A few months after her release, she petitioned the Beijing city government, seeking redress for her injuries. Instead she was arrested, charged with “obstructing public business,” and sentenced to one year in jail.

The conviction meant that she was disbarred from ever working as a lawyer again. But when she was released, she returned to her work as a housing rights activist.

Four months before the Olympic Games opened in August 2008, a demolition crew showed up at Ni’s house and knocked down a surrounding wall. She protested, and was again arrested on a charge of “obstructing public business.”

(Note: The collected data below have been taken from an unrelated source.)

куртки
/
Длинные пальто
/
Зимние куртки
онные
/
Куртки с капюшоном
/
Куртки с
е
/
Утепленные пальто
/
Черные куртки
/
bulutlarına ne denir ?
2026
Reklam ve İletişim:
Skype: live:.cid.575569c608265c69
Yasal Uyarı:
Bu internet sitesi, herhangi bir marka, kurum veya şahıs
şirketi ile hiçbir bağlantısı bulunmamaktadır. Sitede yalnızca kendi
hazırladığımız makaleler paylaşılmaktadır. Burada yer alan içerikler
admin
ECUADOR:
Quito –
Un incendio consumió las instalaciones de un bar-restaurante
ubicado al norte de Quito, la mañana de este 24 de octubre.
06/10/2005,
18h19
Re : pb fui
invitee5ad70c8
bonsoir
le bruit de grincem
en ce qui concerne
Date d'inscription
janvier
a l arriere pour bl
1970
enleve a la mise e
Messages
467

In prison and without a home

This time she got two years. She was behind bars when her home was demolished entirely in November 2008. “Nobody from the district government or from the developers came to talk to us about demolition, not even once,” says Dong. “Nobody offered us any compensation.”

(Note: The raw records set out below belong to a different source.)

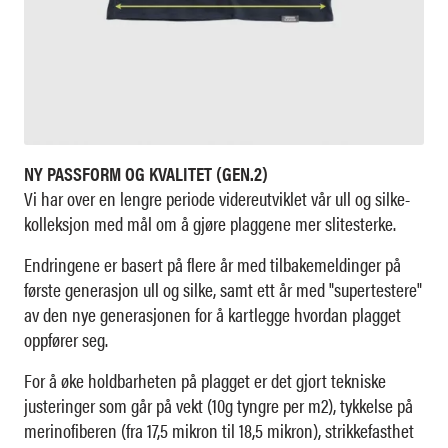
NY PASSFORM OG KVALITET (GEN.2)
Vi har over en lengre periode videreutviklet vår ull og silke-
kolleksjon med mål om å gjøre plaggene mer slitesterke.
Endringene er basert på flere år med tilbakemeldinger på
første generasjon ull og silke, samt ett år med "supertestere"
av den nye generasjonen for å kartlegge hvordan plagget
oppfører seg.
For å øke holdbarheten på plagget er det gjort tekniske
justeringer som går på vekt (10g tyngre per m2), tykkelse på
merinofiberen (fra 17,5 mikron til 18,5 mikron), strikkefasthet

Nor could Dong rescue any belongings from his home before the bulldozers moved in, he complains. “The police dragged me away.” He began sleeping in the streets.

His wife meanwhile, in the Beijing women’s jail, refused to admit her guilt. “So they took away my crutches and forced me to crawl on the ground,” Ni says. “I was not allowed to hold onto anything to support myself as I moved around.”

Only the intercession of foreign diplomats with prison authorities, says Ni, won her the right to use her crutches again after a year.

Released in April, Ni found herself with no home, no income save her husband’s teacher’s pension, no job, and no immediate likelihood of finding one, given her political notoriety. So she and her husband set up a tent in a central Beijing park.

“I’m not surprised” by the number of people who rallied round the couple, says Ni. “They are people whose own homes were demolished. And the help was also a protest against the officials who tortured me in jail.”

Activists gathering strength

Ni draws hope from the unusual show of public solidarity. “People nowadays have a much stronger sense of law,” she says.

She also draws succor from Article 41 of the Chinese Constitution, not that it has done her much good. All citizens, the article reads, have “the right to criticize … any state organ or functionary. No one may suppress such complaints … or retaliate against the citizens making them.”

Ni counsels everyone who comes to her for help to commit the promise to memory.

“More and more people are speaking up for fairness and justice,” Ni believes. “One day they will stop allowing others to decide their fate.”